W zeszły tygodniu doszło do szkody na moim zderzaku z winy kierującego innym pojazdem.
Zderzak wygląda tak po szkodzie:
Po spisaniu oświadczeń i zgłoszeniu tego do ubezpieczalni sprawcy (PZU) dokonałem dodatkowych oględzin i następstwem tej szkody są:
- urwane są zaczepy dolne zderzaka
- nie działa jeden czujnik parkowania
- nie działa moduł zegara radiowego
Dzisiaj był rzeczoznawca PZU, porobił fotki, uwzględnił na protokole uszkodzony czujnik parkowania, natomiast modułu zegara już nie.

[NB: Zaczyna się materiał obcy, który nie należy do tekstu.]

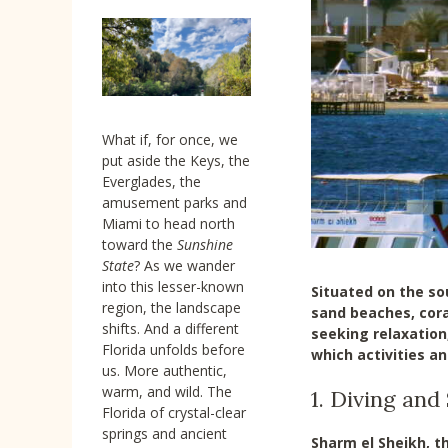
What if, for once, we
put aside the Keys, the
Everglades, the
amusement parks and
Miami to head north
toward the
Sunshine
State
? As we wander
into this lesser-known
Situated on the so
region, the landscape
sand beaches, cora
shifts. And a different
seeking relaxation,
Florida unfolds before
which activities a
us. More authentic,
warm, and wild. The
1. Diving and
Florida of crystal-clear
springs and ancient
Sharm el Sheikh, th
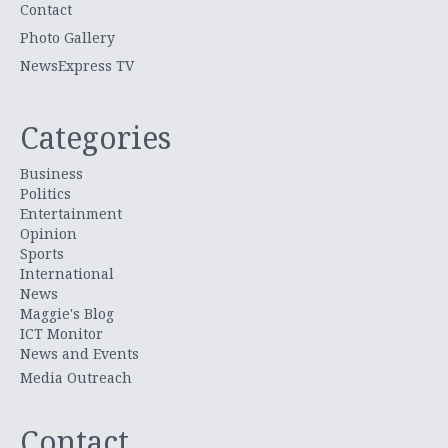
Contact
Photo Gallery
NewsExpress TV
Categories
Business
Politics
Entertainment
Opinion
Sports
International
News
Maggie's Blog
ICT Monitor
News and Events
Media Outreach
Contact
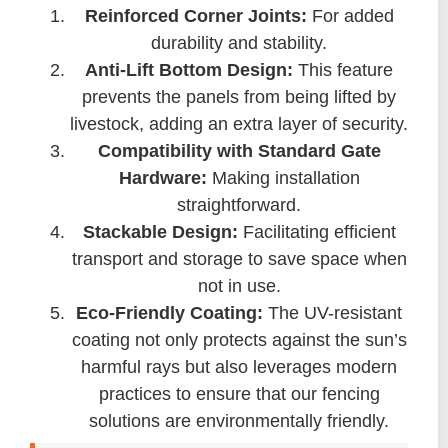
Reinforced Corner Joints:
For added
durability and stability.
Anti-Lift Bottom Design:
This feature
prevents the panels from being lifted by
livestock, adding an extra layer of security.
Compatibility with Standard Gate
Hardware:
Making installation
straightforward.
Stackable Design:
Facilitating efficient
transport and storage to save space when
not in use.
Eco-Friendly Coating:
The UV-resistant
coating not only protects against the sun’s
harmful rays but also leverages modern
practices to ensure that our fencing
solutions are environmentally friendly.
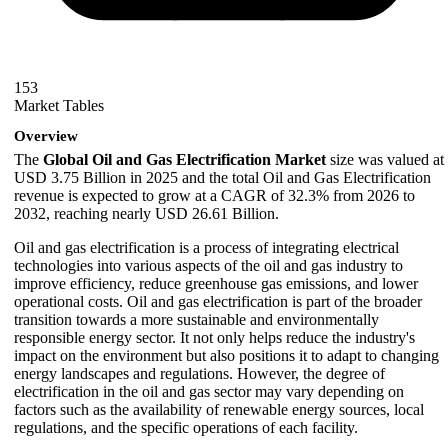
153
Market Tables
Overview
The
Global Oil and Gas Electrification Market
size was valued at
USD 3.75 Billion in 2025 and the total Oil and Gas Electrification
revenue is expected to grow at a CAGR of 32.3% from 2026 to
2032, reaching nearly USD 26.61 Billion.
Oil and gas electrification is a process of integrating electrical
technologies into various aspects of the oil and gas industry to
improve efficiency, reduce greenhouse gas emissions, and lower
operational costs. Oil and gas electrification is part of the broader
transition towards a more sustainable and environmentally
responsible energy sector. It not only helps reduce the industry's
impact on the environment but also positions it to adapt to changing
energy landscapes and regulations. However, the degree of
electrification in the oil and gas sector may vary depending on
factors such as the availability of renewable energy sources, local
regulations, and the specific operations of each facility.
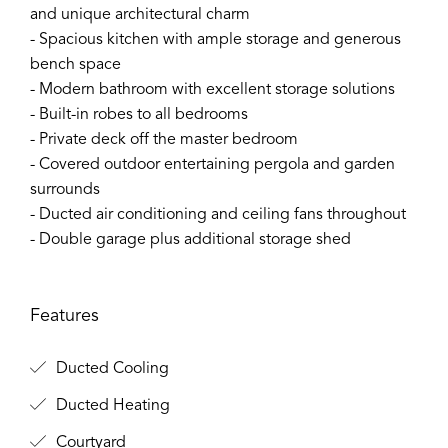
and unique architectural charm
- Spacious kitchen with ample storage and generous
bench space
- Modern bathroom with excellent storage solutions
- Built-in robes to all bedrooms
- Private deck off the master bedroom
- Covered outdoor entertaining pergola and garden
surrounds
- Ducted air conditioning and ceiling fans throughout
- Double garage plus additional storage shed
Features
Ducted Cooling
Ducted Heating
Courtyard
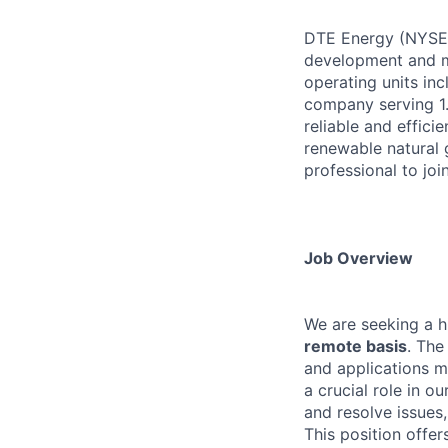
DTE Energy (NYSE: 
development and m
operating units in
company serving 1.
reliable and effici
renewable natural 
professional to joi
Job Overview
We are seeking a hi
remote basis
. The
and applications me
a crucial role in o
and resolve issues
This position offer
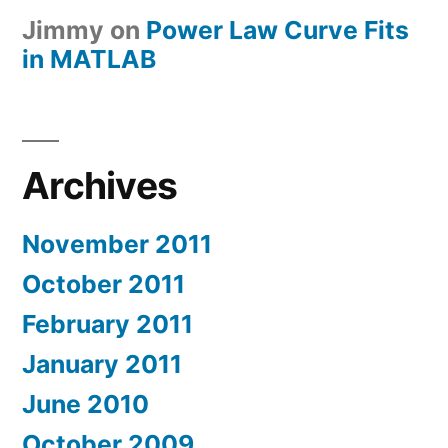
Jimmy
on
Power Law Curve Fits
in MATLAB
Archives
November 2011
October 2011
February 2011
January 2011
June 2010
October 2009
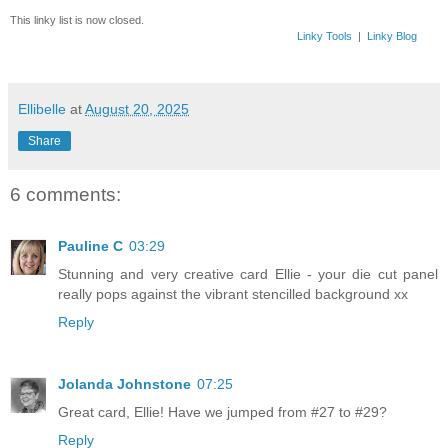
This linky list is now closed.
Linky Tools
|
Linky Blog
Ellibelle
at
August 20, 2025
Share
6 comments:
Pauline C
03:29
Stunning and very creative card Ellie - your die cut panel
really pops against the vibrant stencilled background xx
Reply
Jolanda Johnstone
07:25
Great card, Ellie! Have we jumped from #27 to #29?
Reply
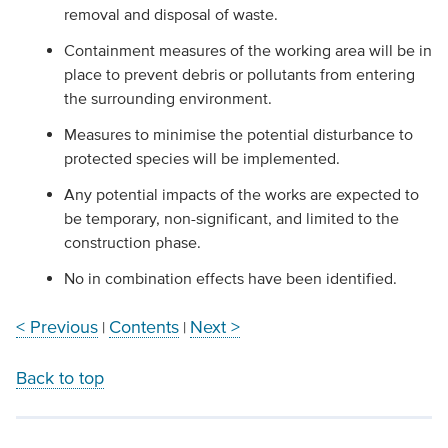
removal and disposal of waste.
Containment measures of the working area will be in
place to prevent debris or pollutants from entering
the surrounding environment.
Measures to minimise the potential disturbance to
protected species will be implemented.
Any potential impacts of the works are expected to
be temporary, non-significant, and limited to the
construction phase.
No in combination effects have been identified.
< Previous
Contents
Next >
|
|
Back to top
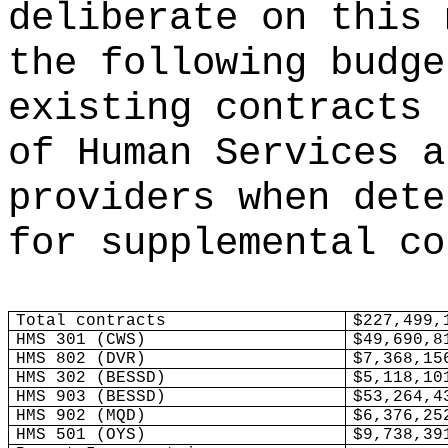
deliberate on this 
the following budge
existing contracts 
of Human Services a
providers when dete
for supplemental co
Total contracts
$227,499,
HMS 301 (CWS)
$49,690,8
HMS 802 (DVR)
$7,368,15
HMS 302 (BESSD)
$5,118,10
HMS 903 (BESSD)
$53,264,4
HMS 902 (MQD)
$6,376,25
HMS 501 (OYS)
$9,738,39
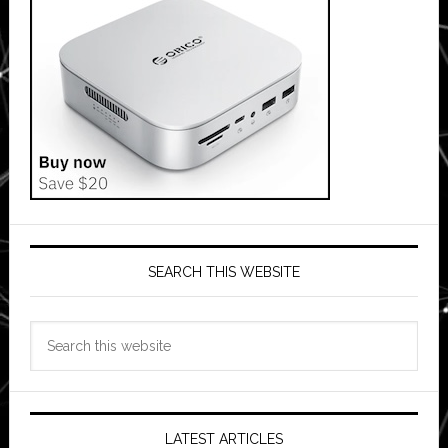
SEARCH THIS WEBSITE
Search
this
website
LATEST ARTICLES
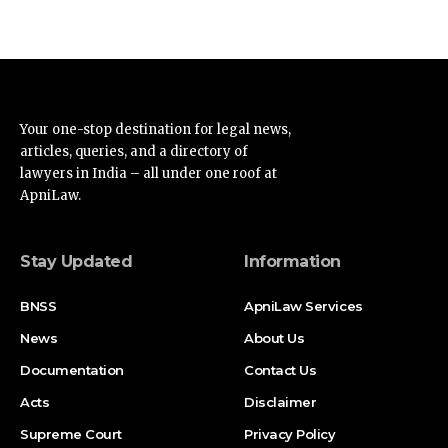
Your one-stop destination for legal news,
articles, queries, and a directory of
lawyers in India – all under one roof at
ApniLaw.
Stay Updated
Information
BNSS
ApniLaw Services
News
About Us
Documentation
Contact Us
Acts
Disclaimer
Supreme Court
Privacy Policy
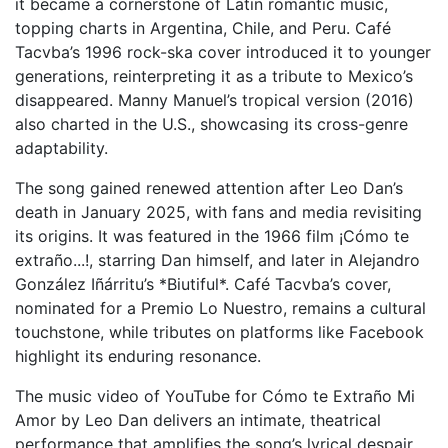
it became a cornerstone of Latin romantic music,
topping charts in Argentina, Chile, and Peru. Café
Tacvba’s 1996 rock-ska cover introduced it to younger
generations, reinterpreting it as a tribute to Mexico’s
disappeared. Manny Manuel’s tropical version (2016)
also charted in the U.S., showcasing its cross-genre
adaptability.
The song gained renewed attention after Leo Dan’s
death in January 2025, with fans and media revisiting
its origins. It was featured in the 1966 film ¡Cómo te
extraño...!, starring Dan himself, and later in Alejandro
González Iñárritu’s *Biutiful*. Café Tacvba’s cover,
nominated for a Premio Lo Nuestro, remains a cultural
touchstone, while tributes on platforms like Facebook
highlight its enduring resonance.
The music video of YouTube for Cómo te Extraño Mi
Amor by Leo Dan delivers an intimate, theatrical
performance that amplifies the song’s lyrical despair.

Oto wycena jaką otrzymałem, całość wycenili na 823PLN co wydaje mi sie bardzo mało zważywszy na fakt, że nowy czujnik parkowania kosztuje >500pln w serwisie,
PODSUMOWANIE KALKULACJI
NAPR: 669.38 VAT : 153.96 NAPR: 823.34 PLN
Poniżej szczegółowa wycena
https://drive.google.com/file/d/0B8YAqCkzCD-iNldVdERLTWJpNEk/view?usp=sharing
Prosiłbym fachowców o rzucenie okiem i podpowiedzi co i jak teraz mam robić. Pisać odwołanie czy jechać na wycene wg kosztorysu ASO i wysłać im taki kosztorys?